Ключевые слова: власть, богатство,собственность, обладание, экзистенция, смысл.
От него пахло не то духами, не то цветами.
«Богатством», — догадалась Женя.
Л. Улицкая. Счастливый случай
В центре внимания статьи человеческий опыт власти над вещами. Кто-то скажет: «власть над вещами» не является научной категорией, т.к. исходный смысл власти заключен в способности влияния, управления людьми, а не предметами, поэтому «власть над вещами» скорее метафора. Думаю, что это возражение имеет смысл, но мне представляется, что человеческий опыт владения, упорядочивания, управления системами вещей также можно рассматривать как тип власти. Выражение «власть над вещами» хотя и метафорично, но существенно, т.к. указывает на важную цепочку смыслов и высвечивает возможное разнообразие перспектив анализа власти. Думаю, что в эпоху тотального массового потребления, техницизма, засилья вещизма назрела острая необходимость
* © Соловьева С.В., 2009
Соловьева Светлана Владимировна — кафедра философии гуманитарных факультетов Самарского государственного университета
** Статья выполнена в рамках Президентского гранта поддержки научного потенциала НШ-1451.2008.6
понять: как организована власть над вещами, в чем специфика власти как владения/управления вещами и ее отличие от власти над людьми по модели господство/подчинение? Именно вопрос об отличии власти как владения от власти как господства создаст проблемное поле и позволит исследовать власть в неполитической, не-институциональной плоскости. Решение так поставленной проблемы возможно на пути экзистенциальной методологии, позволяющей представить власть не как систему институтов (например, экономическая политика государства, институт собственности и пр.), а как опыт владения вещью, представляющейся человеку ценной и значимой.
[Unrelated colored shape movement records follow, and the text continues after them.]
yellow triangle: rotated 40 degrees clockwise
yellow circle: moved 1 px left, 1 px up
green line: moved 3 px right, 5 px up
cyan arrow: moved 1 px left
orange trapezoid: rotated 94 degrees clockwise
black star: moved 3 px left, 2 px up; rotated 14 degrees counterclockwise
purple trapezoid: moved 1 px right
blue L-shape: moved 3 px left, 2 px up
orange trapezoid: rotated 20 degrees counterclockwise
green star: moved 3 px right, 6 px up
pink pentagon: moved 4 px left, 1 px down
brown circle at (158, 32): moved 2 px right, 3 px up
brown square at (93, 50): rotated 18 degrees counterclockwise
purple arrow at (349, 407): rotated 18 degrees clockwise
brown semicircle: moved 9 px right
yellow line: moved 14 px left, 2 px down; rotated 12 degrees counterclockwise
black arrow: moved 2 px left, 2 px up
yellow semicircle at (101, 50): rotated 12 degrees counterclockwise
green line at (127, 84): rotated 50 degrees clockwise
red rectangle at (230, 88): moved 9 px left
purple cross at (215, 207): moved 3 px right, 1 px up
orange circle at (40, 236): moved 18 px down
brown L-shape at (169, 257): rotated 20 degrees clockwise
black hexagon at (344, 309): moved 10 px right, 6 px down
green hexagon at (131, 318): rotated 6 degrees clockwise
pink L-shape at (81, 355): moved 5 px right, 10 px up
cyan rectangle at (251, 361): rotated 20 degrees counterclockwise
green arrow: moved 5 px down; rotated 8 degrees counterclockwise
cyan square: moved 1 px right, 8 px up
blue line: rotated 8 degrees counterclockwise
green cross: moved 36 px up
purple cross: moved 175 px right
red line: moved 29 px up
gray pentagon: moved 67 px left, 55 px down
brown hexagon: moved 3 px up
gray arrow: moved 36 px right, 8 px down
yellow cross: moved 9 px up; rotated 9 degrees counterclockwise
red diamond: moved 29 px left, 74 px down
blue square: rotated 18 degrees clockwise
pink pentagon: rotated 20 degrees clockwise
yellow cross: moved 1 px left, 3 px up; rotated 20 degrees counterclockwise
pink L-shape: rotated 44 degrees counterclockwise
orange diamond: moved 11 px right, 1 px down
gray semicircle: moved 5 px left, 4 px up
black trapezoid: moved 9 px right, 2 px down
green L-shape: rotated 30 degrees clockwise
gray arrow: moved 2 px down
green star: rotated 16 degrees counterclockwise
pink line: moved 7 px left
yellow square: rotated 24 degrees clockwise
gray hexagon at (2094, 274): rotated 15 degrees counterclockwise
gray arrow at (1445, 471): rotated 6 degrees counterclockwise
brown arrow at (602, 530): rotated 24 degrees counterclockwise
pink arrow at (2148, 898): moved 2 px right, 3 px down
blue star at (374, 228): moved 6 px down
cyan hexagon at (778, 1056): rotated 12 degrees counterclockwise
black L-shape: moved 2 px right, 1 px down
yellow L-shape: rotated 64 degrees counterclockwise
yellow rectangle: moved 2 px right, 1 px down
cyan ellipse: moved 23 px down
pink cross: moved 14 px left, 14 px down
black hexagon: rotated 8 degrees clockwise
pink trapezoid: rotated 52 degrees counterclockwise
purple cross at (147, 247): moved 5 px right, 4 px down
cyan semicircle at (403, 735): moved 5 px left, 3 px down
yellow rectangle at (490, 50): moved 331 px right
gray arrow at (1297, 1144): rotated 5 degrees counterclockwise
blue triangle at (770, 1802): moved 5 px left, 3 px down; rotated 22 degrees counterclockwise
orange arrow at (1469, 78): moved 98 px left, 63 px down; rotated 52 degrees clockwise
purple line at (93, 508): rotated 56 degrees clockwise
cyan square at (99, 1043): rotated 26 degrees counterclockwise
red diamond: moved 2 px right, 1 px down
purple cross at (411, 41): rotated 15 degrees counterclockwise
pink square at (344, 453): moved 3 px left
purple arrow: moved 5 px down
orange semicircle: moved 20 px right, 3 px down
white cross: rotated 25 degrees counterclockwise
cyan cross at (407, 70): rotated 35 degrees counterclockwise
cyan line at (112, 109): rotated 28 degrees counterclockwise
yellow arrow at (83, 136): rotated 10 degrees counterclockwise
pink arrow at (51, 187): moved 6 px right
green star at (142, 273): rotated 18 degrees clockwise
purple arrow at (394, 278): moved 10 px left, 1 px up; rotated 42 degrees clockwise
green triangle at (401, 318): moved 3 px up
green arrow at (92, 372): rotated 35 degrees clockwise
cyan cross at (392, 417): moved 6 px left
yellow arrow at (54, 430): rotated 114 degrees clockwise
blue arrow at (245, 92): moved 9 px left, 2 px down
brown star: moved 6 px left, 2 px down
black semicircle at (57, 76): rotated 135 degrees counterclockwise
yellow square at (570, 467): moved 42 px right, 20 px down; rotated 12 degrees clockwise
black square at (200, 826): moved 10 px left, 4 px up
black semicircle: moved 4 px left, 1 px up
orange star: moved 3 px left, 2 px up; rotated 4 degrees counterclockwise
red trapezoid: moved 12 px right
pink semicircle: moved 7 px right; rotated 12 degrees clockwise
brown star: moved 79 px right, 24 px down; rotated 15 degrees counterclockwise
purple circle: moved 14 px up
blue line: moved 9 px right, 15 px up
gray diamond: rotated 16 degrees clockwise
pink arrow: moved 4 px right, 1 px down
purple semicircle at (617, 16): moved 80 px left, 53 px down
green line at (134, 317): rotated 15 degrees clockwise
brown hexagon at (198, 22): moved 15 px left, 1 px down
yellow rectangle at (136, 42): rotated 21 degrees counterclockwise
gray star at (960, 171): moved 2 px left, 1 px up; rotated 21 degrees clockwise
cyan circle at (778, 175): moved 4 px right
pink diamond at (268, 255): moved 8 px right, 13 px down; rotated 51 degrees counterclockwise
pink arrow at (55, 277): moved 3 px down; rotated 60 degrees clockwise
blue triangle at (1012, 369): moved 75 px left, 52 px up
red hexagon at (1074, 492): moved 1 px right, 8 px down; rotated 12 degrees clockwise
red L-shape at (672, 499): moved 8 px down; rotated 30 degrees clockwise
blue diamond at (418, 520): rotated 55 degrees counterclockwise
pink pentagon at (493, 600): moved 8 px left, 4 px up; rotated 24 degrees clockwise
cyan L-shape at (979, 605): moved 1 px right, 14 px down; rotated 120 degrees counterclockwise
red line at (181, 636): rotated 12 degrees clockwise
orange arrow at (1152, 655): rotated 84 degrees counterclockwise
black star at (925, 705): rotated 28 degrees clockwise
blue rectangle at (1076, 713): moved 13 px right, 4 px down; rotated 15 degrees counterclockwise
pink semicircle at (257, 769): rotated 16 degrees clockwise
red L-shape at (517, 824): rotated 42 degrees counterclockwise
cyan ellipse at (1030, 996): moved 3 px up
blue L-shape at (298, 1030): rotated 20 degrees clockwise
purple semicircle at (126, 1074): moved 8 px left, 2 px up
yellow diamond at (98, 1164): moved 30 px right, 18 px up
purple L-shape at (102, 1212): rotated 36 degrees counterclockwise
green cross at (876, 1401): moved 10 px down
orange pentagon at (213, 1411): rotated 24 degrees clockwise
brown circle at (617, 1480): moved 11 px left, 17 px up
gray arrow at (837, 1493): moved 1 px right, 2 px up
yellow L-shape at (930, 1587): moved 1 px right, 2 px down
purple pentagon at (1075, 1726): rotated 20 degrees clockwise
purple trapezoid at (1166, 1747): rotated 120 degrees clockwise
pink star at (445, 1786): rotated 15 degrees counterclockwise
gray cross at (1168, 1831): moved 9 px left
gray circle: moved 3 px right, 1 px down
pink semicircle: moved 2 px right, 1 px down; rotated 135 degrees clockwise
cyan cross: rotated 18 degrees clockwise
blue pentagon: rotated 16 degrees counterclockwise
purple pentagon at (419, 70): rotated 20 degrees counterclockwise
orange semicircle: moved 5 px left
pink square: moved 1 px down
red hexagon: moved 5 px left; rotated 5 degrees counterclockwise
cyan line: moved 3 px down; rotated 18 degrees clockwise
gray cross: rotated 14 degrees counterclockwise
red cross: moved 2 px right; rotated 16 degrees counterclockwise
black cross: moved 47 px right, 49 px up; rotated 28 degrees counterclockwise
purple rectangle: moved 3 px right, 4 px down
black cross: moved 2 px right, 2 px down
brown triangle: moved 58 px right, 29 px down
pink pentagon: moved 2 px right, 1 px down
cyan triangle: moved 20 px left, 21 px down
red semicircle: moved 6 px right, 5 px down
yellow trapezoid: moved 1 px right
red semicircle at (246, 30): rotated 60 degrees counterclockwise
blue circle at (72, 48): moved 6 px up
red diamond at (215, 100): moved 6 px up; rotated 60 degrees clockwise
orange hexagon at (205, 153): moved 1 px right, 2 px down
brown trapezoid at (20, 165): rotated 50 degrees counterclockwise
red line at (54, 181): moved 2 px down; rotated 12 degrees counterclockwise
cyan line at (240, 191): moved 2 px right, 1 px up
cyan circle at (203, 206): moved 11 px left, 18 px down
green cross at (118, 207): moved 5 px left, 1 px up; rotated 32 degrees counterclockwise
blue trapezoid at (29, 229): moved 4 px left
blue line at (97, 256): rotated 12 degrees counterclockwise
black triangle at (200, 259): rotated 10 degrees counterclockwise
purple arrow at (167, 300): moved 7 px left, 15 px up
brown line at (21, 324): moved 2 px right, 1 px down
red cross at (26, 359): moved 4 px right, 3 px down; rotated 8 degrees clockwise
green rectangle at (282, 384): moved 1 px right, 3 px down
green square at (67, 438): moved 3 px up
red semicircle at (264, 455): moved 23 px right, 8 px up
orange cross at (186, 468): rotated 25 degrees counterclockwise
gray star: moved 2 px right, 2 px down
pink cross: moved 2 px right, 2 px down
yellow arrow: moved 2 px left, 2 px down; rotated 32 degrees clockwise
Властъ над вещами кажется очевидной и всеобъемлющей, т.к. человек может проявить любой произвол по отношению к ним. Если человек может сопротивляться господству, то вещь — это пассивный предмет. Кажется, здесь все ясно, но это не так. Уже при самом беглом обозрении нашего опыта владения вещами можно отметь ряд сложностей, на которые мы натыкаемся в ситуации власти над вещами. Например, вещь может потерять ценность, и власть над ней будет уже не столь значительной — так если бы вы владели редкой антикварной вещью, а на поверку она оказалась бы искусной подделкой, или если бы вы хранили ваши сбережения в ценных бумагах или деньгах, и однажды предприятие или государство стало банкротом... «Плакали ваши денежки», — что еще скажешь? Власть как владение рискованно, т.к. распоряжение вещью находится под угрозой ее кражи, потери, экспроприации и прочих исчезновений.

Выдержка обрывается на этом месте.